The relationship between statistical methods and the public assertion of a eugenics agenda has shifted significantly since the early development of statistical methods by eugenics leaders. As statistical reasoning and methodology were further developed, it was found that in many cases the eugenic programs promoted by early developers could not achieve their stated goals of altering the characteristics of a population.27 Over time, especially after World War II, when eugenics became associated with Nazism and genocide, the term “eugenics” and the idea of controlling the genetics of a population using mass sterilization and controlled breeding programs lost popularity.41 However, reform programs that aim to cultivate national populations according to racial, economic, and sexual norms remain central to contemporary governance and continue to draw on fields of study that are either functionally eugenicist or have been influenced by eugenics.42 In the 1950s in the United States, eugenics scholars43 increasingly incorporated ideas about environmental influences, particularly childhood experiences, into their understanding of how to shape the population to meet norms. Rather than promoting the use of state-enforced breeding programs, these scholars produced studies that encouraged individuals to choose their co-parent based on their genetic potential and to provide the “correct” home environment for children, with the goal being to produce normative children.44 During this same time period, the moral model of disability was replaced by the geneticized medical model and race became increasingly geneticized.45 These shifts supported the idea that individual decisions regarding family formation were essential to producing genetically superior, i.e., norm-abiding children.46

Scholars in many fields have critically examined how programs central to the US administrative state operate to establish and enforce racialized gender norms and to forward projects of colonization and population control. They have pointed to many programs and legal and administrative schemes, including Indian boarding schools, welfare family caps, marriage promotion programs, curricula in public education, and immigration regulations that tie immigration status to family, health statuses, criminal history and class.47 Through norm-enforcing programs aimed at behavior modification and those aimed at changing the biological make-up of the population more explicitly, state administrative capacity that relies on the collection of statistical data using racialized–gendered classification systems are mobilized to produce and/or protect a desired national population. Membership in the national population is distributed and capacities to reproduce are provided or terminated in ways that are significantly racialized and gendered.48 These kinds of programs are decreasingly described as eugenics by their advocates in the period following World War II, but it would be naïve to assume that a change of terms and certain developments in methodology establish a clean break from the intertwining of eugenics with statistical methods and the racialized–gendered national population control projects they serve. Since the relationship between eugenics and statistics was obscured and buried, many of the statistical techniques developed for eugenics continue to be used without re-examination of the assumptions that undergird them. We are particularly interested in how methods originally designed for population management and normalization are still often used for those same purposes in new contexts.

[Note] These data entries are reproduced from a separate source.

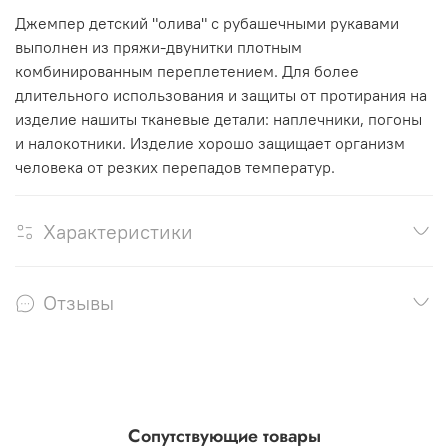
Джемпер детский "олива" с рубашечными рукавами
выполнен из пряжи-двунитки плотным
комбинированным переплетением. Для более
длительного использования и защиты от протирания на
изделие нашиты тканевые детали: наплечники, погоны
и налокотники. Изделие хорошо защищает организм
человека от резких перепадов температур.
Характеристики
Отзывы
Сопутствующие товары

Relying on the analytical frameworks developed by Ian Hacking, Mitchell Dean, and Michel Foucault, and more broadly in disability studies and women of color feminism, we can see how the intertwining of eugenics and the initial development of statistical methods continues to have effects today. Statistics connect intimate life behaviors and capacities, like those involved in reproduction, to the imperatives of “populations.” Processes that identify and promote the life of a national population by collecting standardized data that constructs who is inside that population and who constitutes a threat to that population are still central to the maintenance and growth of governing capacities, and still operate through the deployment of statistical data. Even if contemporary statistics has moved away from its eugenic origins, the demands of biopolitics continue to influence the scholarly field and the uses of statistics in political and legal discourses.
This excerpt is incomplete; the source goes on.